Goal of the exercise> From the line that contains "What is it made of?" to the last line of the data below, transcribe every line exactly. Do not include the pictures.

========================

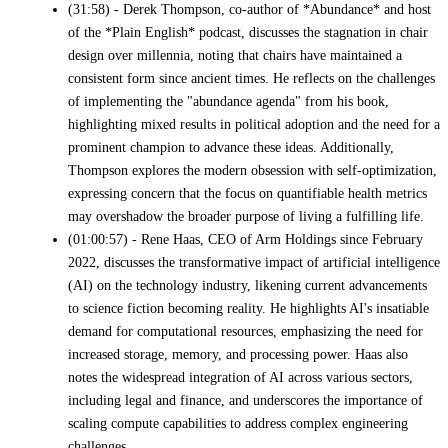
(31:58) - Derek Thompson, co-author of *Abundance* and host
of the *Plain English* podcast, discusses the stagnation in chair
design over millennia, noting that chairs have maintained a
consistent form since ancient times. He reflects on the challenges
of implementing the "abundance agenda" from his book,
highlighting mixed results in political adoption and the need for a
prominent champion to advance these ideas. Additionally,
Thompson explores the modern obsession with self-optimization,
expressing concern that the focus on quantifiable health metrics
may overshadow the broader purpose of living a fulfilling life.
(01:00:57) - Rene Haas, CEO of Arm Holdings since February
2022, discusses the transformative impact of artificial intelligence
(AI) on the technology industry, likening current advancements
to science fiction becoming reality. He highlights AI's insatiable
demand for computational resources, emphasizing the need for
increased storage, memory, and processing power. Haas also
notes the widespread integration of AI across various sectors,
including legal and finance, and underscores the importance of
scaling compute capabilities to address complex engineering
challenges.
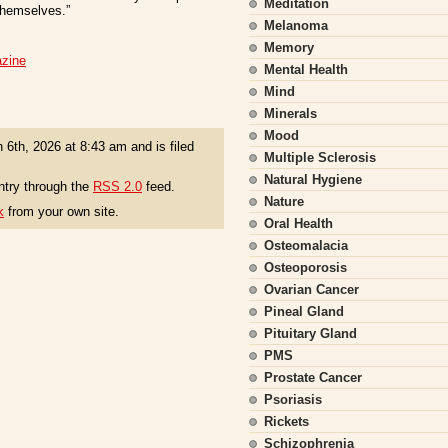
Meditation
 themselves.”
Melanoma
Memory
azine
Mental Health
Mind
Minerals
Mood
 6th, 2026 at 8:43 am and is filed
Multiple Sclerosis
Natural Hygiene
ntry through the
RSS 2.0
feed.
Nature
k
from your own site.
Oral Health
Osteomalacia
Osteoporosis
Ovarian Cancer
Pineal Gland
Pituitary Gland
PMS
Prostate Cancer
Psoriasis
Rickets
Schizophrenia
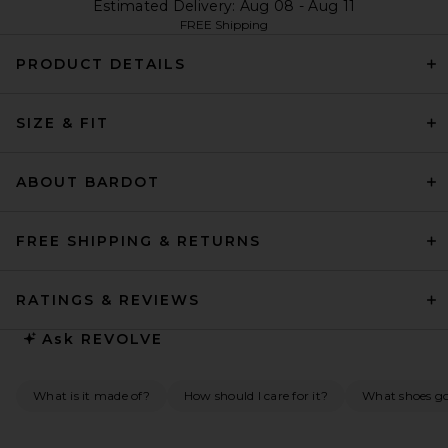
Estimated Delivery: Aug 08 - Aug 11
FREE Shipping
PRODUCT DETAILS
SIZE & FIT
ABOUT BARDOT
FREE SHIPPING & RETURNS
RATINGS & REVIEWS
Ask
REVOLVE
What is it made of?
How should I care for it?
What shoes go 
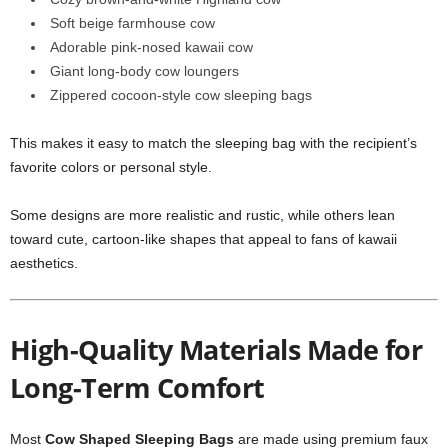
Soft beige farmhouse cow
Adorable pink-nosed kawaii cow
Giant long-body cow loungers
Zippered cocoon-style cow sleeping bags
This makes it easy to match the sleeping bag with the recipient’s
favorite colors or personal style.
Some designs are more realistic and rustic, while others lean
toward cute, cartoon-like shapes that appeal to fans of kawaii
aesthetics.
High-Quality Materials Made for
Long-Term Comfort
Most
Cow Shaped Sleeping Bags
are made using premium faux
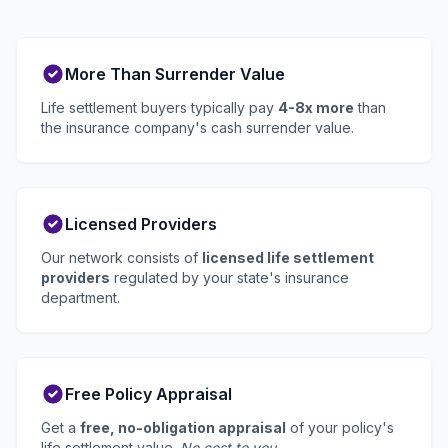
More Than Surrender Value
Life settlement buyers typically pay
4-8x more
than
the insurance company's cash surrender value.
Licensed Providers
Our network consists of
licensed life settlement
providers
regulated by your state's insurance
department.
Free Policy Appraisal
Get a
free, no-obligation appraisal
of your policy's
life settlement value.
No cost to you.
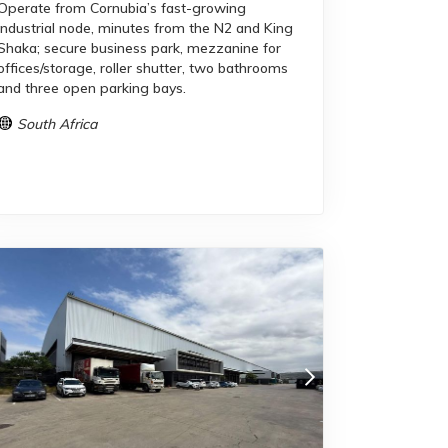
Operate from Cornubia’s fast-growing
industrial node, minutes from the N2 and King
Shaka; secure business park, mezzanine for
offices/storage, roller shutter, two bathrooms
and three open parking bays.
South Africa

========================

Your solution>
What is it made of?
How should I care for it?
What shoes go 
Soft beige farmhouse cow
Adorable pink-nosed kawaii cow
Giant long-body cow loungers
Zippered cocoon-style cow sleeping bags
This makes it easy to match the sleeping bag with the recipient’s
favorite colors or personal style.
Some designs are more realistic and rustic, while others lean
toward cute, cartoon-like shapes that appeal to fans of kawaii
aesthetics.
High-Quality Materials Made for
Long-Term Comfort
Most
Cow Shaped Sleeping Bags
are made using premium faux
More Than Surrender Value
Life settlement buyers typically pay
4-8x more
than
the insurance company's cash surrender value.
Licensed Providers
Our network consists of
licensed life settlement
providers
regulated by your state's insurance
department.
Free Policy Appraisal
Get a
free, no-obligation appraisal
of your policy's
life settlement value.
No cost to you.
Operate from Cornubia’s fast-growing
industrial node, minutes from the N2 and King
Shaka; secure business park, mezzanine for
offices/storage, roller shutter, two bathrooms
and three open parking bays.
South Africa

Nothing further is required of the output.